I'm James Leeming, indie dev. I made Litplay after having a lot of fun RPing with Claude Sonnet 3.5 like it was a DM and I was the player. Sonnet has a huge knowledge base and it's fairly creative and smart. I really liked struggling with it, making tough prompts and then thinking creatively to beat the complications and problems it threw up against me. It's a fun mind-game! I also enjoyed wielding OP powers and managing crazy situations.
But there were some shortfalls. If Sonnet made a mistake in the webapp I couldn't fix it without regenning the whole response which felt wasteful. What if it's a good response but mixes up someone's name (this can happen if fake identities are being used)? As the context length rises it got dumber and more rigid, not to mention it chewed up my usage. It was bad at summarizing by just naively asking for a summary, I had to personally summarize stories and start a new session.

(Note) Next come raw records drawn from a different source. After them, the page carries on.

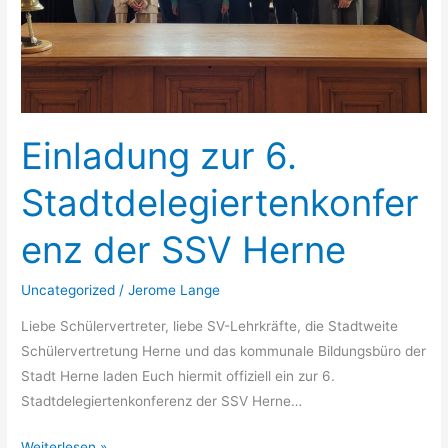
Einladung zur 6.
Stadtdelegiertenkonfer
enz der SSV Herne
Uncategorized
/
Jerome Lange
Liebe Schülervertreter, liebe SV-Lehrkräfte, die Stadtweite
Schülervertretung Herne und das kommunale Bildungsbüro der
Stadt Herne laden Euch hiermit offiziell ein zur 6.
Stadtdelegiertenkonferenz der SSV Herne…
Weiterlesen »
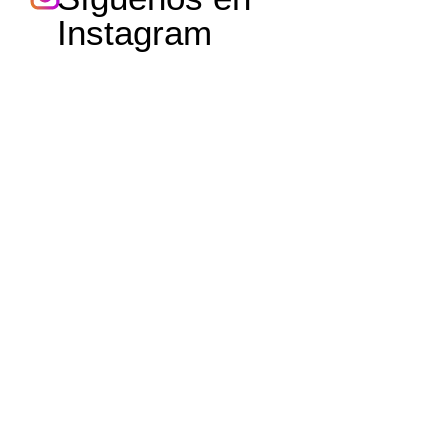
Instagram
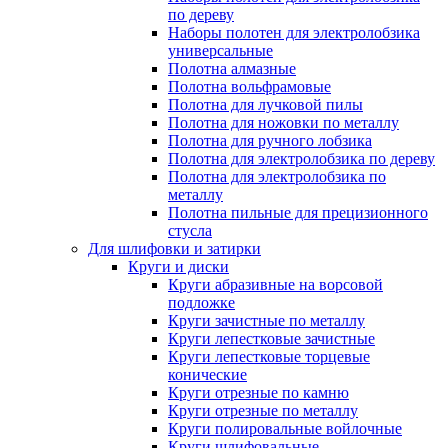
по дереву
Наборы полотен для электролобзика
универсальные
Полотна алмазные
Полотна вольфрамовые
Полотна для лучковой пилы
Полотна для ножовки по металлу
Полотна для ручного лобзика
Полотна для электролобзика по дереву
Полотна для электролобзика по
металлу
Полотна пильные для прецизионного
стусла
Для шлифовки и затирки
Круги и диски
Круги абразивные на ворсовой
подложке
Круги зачистные по металлу
Круги лепестковые зачистные
Круги лепестковые торцевые
конические
Круги отрезные по камню
Круги отрезные по металлу
Круги полировальные войлочные
Круги шлифовальные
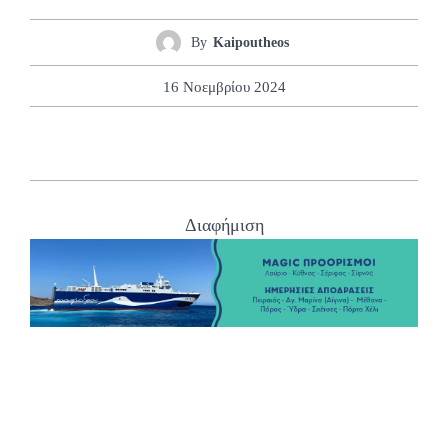
By
Kaipoutheos
16 Νοεμβρίου 2024
Διαφήμιση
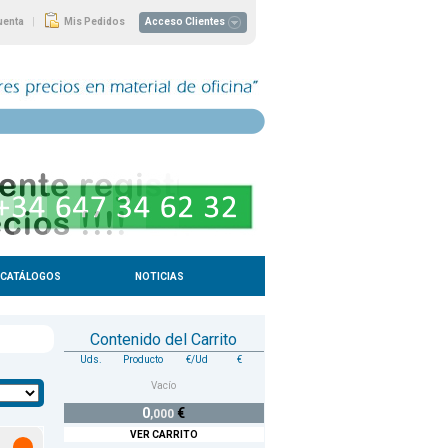
|
uenta
Mis Pedidos
Acceso Clientes
CATÁLOGOS
NOTICIAS
Contenido del Carrito
Uds.
Producto
€/Ud
€
Vacío
0
€
,000
VER CARRITO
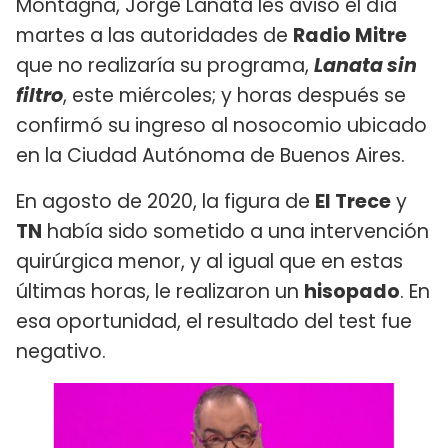
Montagna, Jorge Lanata les avisó el día
martes a las autoridades de
Radio Mitre
que no realizaría su programa,
Lanata sin
filtro
, este miércoles; y horas después se
confirmó su ingreso al nosocomio ubicado
en la Ciudad Autónoma de Buenos Aires.
En agosto de 2020, la figura de
El Trece
y
TN
había sido sometido a una intervención
quirúrgica menor, y al igual que en estas
últimas horas, le realizaron un
hisopado
. En
esa oportunidad, el resultado del test fue
negativo.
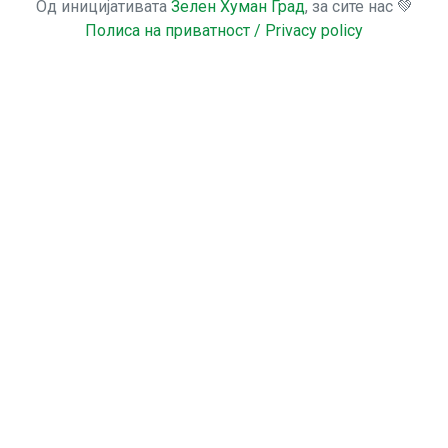
Од иницијативата
Зелен Хуман Град
, за сите нас 💚
Полиса на приватност / Privacy policy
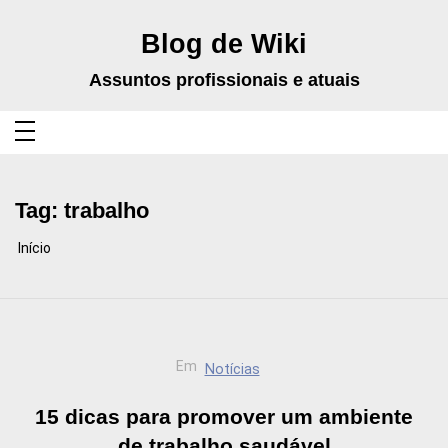
Pular
para
o
Blog de Wiki
conteúdo
Assuntos profissionais e atuais
Tag:
trabalho
Início
Em
Notícias
15 dicas para promover um ambiente
de trabalho saudável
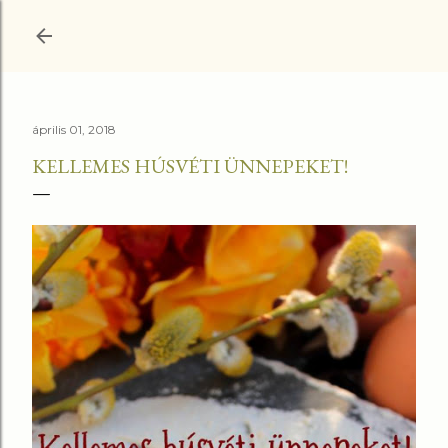
Ugrás a fő tartalomra
április 01, 2018
KELLEMES HÚSVÉTI ÜNNEPEKET!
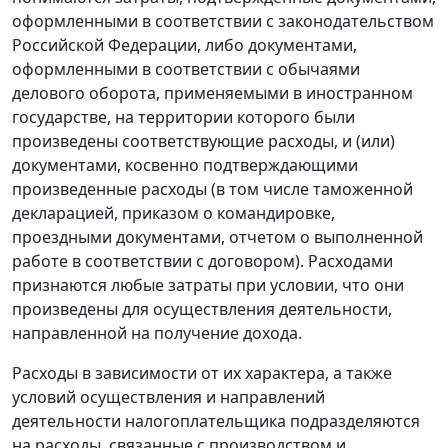
оформленными в соответствии с законодательством
Российской Федерации, либо документами,
оформленными в соответствии с обычаями
делового оборота, применяемыми в иностранном
государстве, на территории которого были
произведены соответствующие расходы, и (или)
документами, косвенно подтверждающими
произведенные расходы (в том числе таможенной
декларацией, приказом о командировке,
проездными документами, отчетом о выполненной
работе в соответствии с договором). Расходами
признаются любые затраты при условии, что они
произведены для осуществления деятельности,
направленной на получение дохода.
Расходы в зависимости от их характера, а также
условий осуществления и направлений
деятельности налогоплательщика подразделяются
на расходы, связанные с производством и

Sonnet also was making it up as it went along, there was a lack of structure and planning behind it, no consistency. I made Litplay (with features like lore updates, worldwrit and auto-summarization) to try and minimize the shortfalls with using Sonnet for RP/text adventures, while maximizing the upsides. Litplay is also about sharing human creativity. Much of the time I was thinking 'this is such a powerful AI but what can I use it for?'. Playing with other people's prompts can give you new ideas and make it more fun for everyone. The tagging/prompt saving system should also be better than saving your prompts in a Word document!